WHAT TO WORK ON
The listing below should be written out again word for word, please.

SOURCE DATA

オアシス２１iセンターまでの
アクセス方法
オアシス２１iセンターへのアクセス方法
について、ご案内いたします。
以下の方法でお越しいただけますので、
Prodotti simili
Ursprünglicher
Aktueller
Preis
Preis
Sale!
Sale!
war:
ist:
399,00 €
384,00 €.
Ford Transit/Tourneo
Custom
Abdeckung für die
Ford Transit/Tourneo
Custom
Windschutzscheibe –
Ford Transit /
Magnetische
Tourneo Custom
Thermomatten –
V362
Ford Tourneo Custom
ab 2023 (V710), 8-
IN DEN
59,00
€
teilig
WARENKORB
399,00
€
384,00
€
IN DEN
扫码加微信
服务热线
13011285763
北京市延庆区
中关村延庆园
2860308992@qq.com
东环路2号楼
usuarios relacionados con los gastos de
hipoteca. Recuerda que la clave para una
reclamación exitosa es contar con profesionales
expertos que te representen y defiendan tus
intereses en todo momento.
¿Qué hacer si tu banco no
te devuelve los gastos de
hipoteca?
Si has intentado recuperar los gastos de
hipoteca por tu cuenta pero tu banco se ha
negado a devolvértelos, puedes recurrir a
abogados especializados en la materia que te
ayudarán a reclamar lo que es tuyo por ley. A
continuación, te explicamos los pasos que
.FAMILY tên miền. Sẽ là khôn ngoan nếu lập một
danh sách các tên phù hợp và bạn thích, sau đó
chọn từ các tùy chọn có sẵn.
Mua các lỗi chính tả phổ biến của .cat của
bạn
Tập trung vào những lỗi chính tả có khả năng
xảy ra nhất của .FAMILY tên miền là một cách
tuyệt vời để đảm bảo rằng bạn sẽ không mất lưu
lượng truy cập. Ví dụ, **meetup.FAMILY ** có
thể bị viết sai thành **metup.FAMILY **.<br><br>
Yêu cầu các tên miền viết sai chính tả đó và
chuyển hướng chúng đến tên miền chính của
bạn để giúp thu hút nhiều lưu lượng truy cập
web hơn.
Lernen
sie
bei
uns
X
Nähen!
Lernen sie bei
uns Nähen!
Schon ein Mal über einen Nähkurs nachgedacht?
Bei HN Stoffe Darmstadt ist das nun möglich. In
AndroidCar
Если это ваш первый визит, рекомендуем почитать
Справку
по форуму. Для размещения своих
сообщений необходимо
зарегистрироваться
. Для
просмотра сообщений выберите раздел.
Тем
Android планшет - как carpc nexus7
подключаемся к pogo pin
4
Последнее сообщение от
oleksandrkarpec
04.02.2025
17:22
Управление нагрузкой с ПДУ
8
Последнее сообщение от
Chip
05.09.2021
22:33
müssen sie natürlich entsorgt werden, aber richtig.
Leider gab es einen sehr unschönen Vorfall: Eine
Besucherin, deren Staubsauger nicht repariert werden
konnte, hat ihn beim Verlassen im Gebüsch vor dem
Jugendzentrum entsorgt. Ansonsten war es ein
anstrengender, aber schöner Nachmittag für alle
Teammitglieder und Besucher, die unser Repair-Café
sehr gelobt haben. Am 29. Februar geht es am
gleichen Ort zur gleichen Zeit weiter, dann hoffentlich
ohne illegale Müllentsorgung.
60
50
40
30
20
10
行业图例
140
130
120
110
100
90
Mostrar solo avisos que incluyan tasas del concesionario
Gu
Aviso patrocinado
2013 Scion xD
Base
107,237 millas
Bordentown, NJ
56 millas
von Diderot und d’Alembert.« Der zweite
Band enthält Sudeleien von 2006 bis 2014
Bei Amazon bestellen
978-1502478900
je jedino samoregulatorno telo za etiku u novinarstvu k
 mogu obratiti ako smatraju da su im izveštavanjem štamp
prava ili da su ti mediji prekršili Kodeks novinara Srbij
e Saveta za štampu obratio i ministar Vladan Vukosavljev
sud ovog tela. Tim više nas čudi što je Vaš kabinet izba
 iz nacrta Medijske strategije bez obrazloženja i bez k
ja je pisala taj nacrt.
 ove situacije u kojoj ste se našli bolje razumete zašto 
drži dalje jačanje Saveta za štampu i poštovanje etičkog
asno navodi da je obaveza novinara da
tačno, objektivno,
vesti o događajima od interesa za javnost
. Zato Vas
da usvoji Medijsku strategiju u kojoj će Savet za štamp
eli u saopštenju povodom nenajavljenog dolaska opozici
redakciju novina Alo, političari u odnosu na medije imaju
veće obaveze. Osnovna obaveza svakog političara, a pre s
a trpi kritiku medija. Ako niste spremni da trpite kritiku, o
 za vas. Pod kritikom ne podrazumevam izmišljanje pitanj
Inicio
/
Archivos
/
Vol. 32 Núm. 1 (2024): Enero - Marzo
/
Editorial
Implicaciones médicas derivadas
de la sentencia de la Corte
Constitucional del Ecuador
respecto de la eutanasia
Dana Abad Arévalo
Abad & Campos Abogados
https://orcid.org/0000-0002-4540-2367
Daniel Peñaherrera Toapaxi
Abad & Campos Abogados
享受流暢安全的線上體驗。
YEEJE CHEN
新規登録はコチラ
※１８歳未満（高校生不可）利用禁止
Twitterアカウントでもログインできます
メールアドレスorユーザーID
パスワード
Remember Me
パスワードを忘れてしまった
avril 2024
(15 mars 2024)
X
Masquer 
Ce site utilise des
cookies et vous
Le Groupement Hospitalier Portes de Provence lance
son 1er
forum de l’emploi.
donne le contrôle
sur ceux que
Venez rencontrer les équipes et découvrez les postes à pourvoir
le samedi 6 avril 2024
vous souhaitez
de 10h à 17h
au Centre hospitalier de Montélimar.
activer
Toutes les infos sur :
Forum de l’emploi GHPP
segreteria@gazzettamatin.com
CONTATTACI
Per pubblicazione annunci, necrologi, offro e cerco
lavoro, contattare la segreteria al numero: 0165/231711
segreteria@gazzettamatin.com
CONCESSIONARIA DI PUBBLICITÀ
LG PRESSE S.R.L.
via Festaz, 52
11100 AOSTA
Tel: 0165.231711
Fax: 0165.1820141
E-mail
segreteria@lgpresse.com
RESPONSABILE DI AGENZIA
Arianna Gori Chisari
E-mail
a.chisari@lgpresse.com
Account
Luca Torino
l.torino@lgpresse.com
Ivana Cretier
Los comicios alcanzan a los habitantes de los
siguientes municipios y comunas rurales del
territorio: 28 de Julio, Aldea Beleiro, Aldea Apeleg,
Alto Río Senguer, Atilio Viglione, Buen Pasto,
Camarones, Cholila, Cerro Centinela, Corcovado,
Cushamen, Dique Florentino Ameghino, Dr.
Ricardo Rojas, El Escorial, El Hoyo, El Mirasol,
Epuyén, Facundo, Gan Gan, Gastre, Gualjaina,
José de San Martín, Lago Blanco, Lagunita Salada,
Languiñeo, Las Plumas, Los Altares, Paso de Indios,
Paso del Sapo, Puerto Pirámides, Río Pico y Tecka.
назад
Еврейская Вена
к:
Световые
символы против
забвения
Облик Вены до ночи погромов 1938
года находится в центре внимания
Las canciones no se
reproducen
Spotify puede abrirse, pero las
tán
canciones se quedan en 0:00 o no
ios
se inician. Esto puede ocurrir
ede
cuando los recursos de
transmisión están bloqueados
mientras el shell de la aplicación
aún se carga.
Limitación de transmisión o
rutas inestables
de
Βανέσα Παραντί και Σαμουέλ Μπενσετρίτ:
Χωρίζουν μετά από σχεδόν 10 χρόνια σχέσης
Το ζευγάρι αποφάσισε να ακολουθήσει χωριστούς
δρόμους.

EXERCISE ANSWER
オアシス２１iセンターまでの
アクセス方法
オアシス２１iセンターへのアクセス方法
について、ご案内いたします。
以下の方法でお越しいただけますので、
Prodotti simili
Ursprünglicher
Aktueller
Preis
Preis
Sale!
Sale!
war:
ist:
399,00 €
384,00 €.
Ford Transit/Tourneo
Custom
Abdeckung für die
Ford Transit/Tourneo
Custom
Windschutzscheibe –
Ford Transit /
Magnetische
Tourneo Custom
Thermomatten –
V362
Ford Tourneo Custom
ab 2023 (V710), 8-
IN DEN
59,00
€
teilig
WARENKORB
399,00
€
384,00
€
IN DEN
扫码加微信
服务热线
13011285763
北京市延庆区
中关村延庆园
2860308992@qq.com
东环路2号楼
usuarios relacionados con los gastos de
hipoteca. Recuerda que la clave para una
reclamación exitosa es contar con profesionales
expertos que te representen y defiendan tus
intereses en todo momento.
¿Qué hacer si tu banco no
te devuelve los gastos de
hipoteca?
Si has intentado recuperar los gastos de
hipoteca por tu cuenta pero tu banco se ha
negado a devolvértelos, puedes recurrir a
abogados especializados en la materia que te
ayudarán a reclamar lo que es tuyo por ley. A
continuación, te explicamos los pasos que
.FAMILY tên miền. Sẽ là khôn ngoan nếu lập một
danh sách các tên phù hợp và bạn thích, sau đó
chọn từ các tùy chọn có sẵn.
Mua các lỗi chính tả phổ biến của .cat của
bạn
Tập trung vào những lỗi chính tả có khả năng
xảy ra nhất của .FAMILY tên miền là một cách
tuyệt vời để đảm bảo rằng bạn sẽ không mất lưu
lượng truy cập. Ví dụ, **meetup.FAMILY ** có
thể bị viết sai thành **metup.FAMILY **.<br><br>
Yêu cầu các tên miền viết sai chính tả đó và
chuyển hướng chúng đến tên miền chính của
bạn để giúp thu hút nhiều lưu lượng truy cập
web hơn.
Lernen
sie
bei
uns
X
Nähen!
Lernen sie bei
uns Nähen!
Schon ein Mal über einen Nähkurs nachgedacht?
Bei HN Stoffe Darmstadt ist das nun möglich. In
AndroidCar
Если это ваш первый визит, рекомендуем почитать
Справку
по форуму. Для размещения своих
сообщений необходимо
зарегистрироваться
. Для
просмотра сообщений выберите раздел.
Тем
Android планшет - как carpc nexus7
подключаемся к pogo pin
4
Последнее сообщение от
oleksandrkarpec
04.02.2025
17:22
Управление нагрузкой с ПДУ
8
Последнее сообщение от
Chip
05.09.2021
22:33
müssen sie natürlich entsorgt werden, aber richtig.
Leider gab es einen sehr unschönen Vorfall: Eine
Besucherin, deren Staubsauger nicht repariert werden
konnte, hat ihn beim Verlassen im Gebüsch vor dem
Jugendzentrum entsorgt. Ansonsten war es ein
anstrengender, aber schöner Nachmittag für alle
Teammitglieder und Besucher, die unser Repair-Café
sehr gelobt haben. Am 29. Februar geht es am
gleichen Ort zur gleichen Zeit weiter, dann hoffentlich
ohne illegale Müllentsorgung.
60
50
40
30
20
10
行业图例
140
130
120
110
100
90
Mostrar solo avisos que incluyan tasas del concesionario
Gu
Aviso patrocinado
2013 Scion xD
Base
107,237 millas
Bordentown, NJ
56 millas
von Diderot und d’Alembert.« Der zweite
Band enthält Sudeleien von 2006 bis 2014
Bei Amazon bestellen
978-1502478900
je jedino samoregulatorno telo za etiku u novinarstvu k
 mogu obratiti ako smatraju da su im izveštavanjem štamp
prava ili da su ti mediji prekršili Kodeks novinara Srbij
e Saveta za štampu obratio i ministar Vladan Vukosavljev
sud ovog tela. Tim više nas čudi što je Vaš kabinet izba
 iz nacrta Medijske strategije bez obrazloženja i bez k
ja je pisala taj nacrt.
 ove situacije u kojoj ste se našli bolje razumete zašto 
drži dalje jačanje Saveta za štampu i poštovanje etičkog
asno navodi da je obaveza novinara da
tačno, objektivno,
vesti o događajima od interesa za javnost
. Zato Vas
da usvoji Medijsku strategiju u kojoj će Savet za štamp
eli u saopštenju povodom nenajavljenog dolaska opozici
redakciju novina Alo, političari u odnosu na medije imaju
veće obaveze. Osnovna obaveza svakog političara, a pre s
a trpi kritiku medija. Ako niste spremni da trpite kritiku, o
 za vas. Pod kritikom ne podrazumevam izmišljanje pitanj
Inicio
/
Archivos
/
Vol. 32 Núm. 1 (2024): Enero - Marzo
/
Editorial
Implicaciones médicas derivadas
de la sentencia de la Corte
Constitucional del Ecuador
respecto de la eutanasia
Dana Abad Arévalo
Abad & Campos Abogados
https://orcid.org/0000-0002-4540-2367
Daniel Peñaherrera Toapaxi
Abad & Campos Abogados
享受流暢安全的線上體驗。
YEEJE CHEN
新規登録はコチラ
※１８歳未満（高校生不可）利用禁止
Twitterアカウントでもログインできます
メールアドレスorユーザーID
パスワード
Remember Me
パスワードを忘れてしまった
avril 2024
(15 mars 2024)
X
Masquer 
Ce site utilise des
cookies et vous
Le Groupement Hospitalier Portes de Provence lance
son 1er
forum de l’emploi.
donne le contrôle
sur ceux que
Venez rencontrer les équipes et découvrez les postes à pourvoir
le samedi 6 avril 2024
vous souhaitez
de 10h à 17h
au Centre hospitalier de Montélimar.
activer
Toutes les infos sur :
Forum de l’emploi GHPP
segreteria@gazzettamatin.com
CONTATTACI
Per pubblicazione annunci, necrologi, offro e cerco
lavoro, contattare la segreteria al numero: 0165/231711
segreteria@gazzettamatin.com
CONCESSIONARIA DI PUBBLICITÀ
LG PRESSE S.R.L.
via Festaz, 52
11100 AOSTA
Tel: 0165.231711
Fax: 0165.1820141
E-mail
segreteria@lgpresse.com
RESPONSABILE DI AGENZIA
Arianna Gori Chisari
E-mail
a.chisari@lgpresse.com
Account
Luca Torino
l.torino@lgpresse.com
Ivana Cretier
Los comicios alcanzan a los habitantes de los
siguientes municipios y comunas rurales del
territorio: 28 de Julio, Aldea Beleiro, Aldea Apeleg,
Alto Río Senguer, Atilio Viglione, Buen Pasto,
Camarones, Cholila, Cerro Centinela, Corcovado,
Cushamen, Dique Florentino Ameghino, Dr.
Ricardo Rojas, El Escorial, El Hoyo, El Mirasol,
Epuyén, Facundo, Gan Gan, Gastre, Gualjaina,
José de San Martín, Lago Blanco, Lagunita Salada,
Languiñeo, Las Plumas, Los Altares, Paso de Indios,
Paso del Sapo, Puerto Pirámides, Río Pico y Tecka.
назад
Еврейская Вена
к:
Световые
символы против
забвения
Облик Вены до ночи погромов 1938
года находится в центре внимания
Las canciones no se
reproducen
Spotify puede abrirse, pero las
tán
canciones se quedan en 0:00 o no
ios
se inician. Esto puede ocurrir
ede
cuando los recursos de
transmisión están bloqueados
mientras el shell de la aplicación
aún se carga.
Limitación de transmisión o
rutas inestables
de
Βανέσα Παραντί και Σαμουέλ Μπενσετρίτ:
Χωρίζουν μετά από σχεδόν 10 χρόνια σχέσης
Το ζευγάρι αποφάσισε να ακολουθήσει χωριστούς
δρόμους.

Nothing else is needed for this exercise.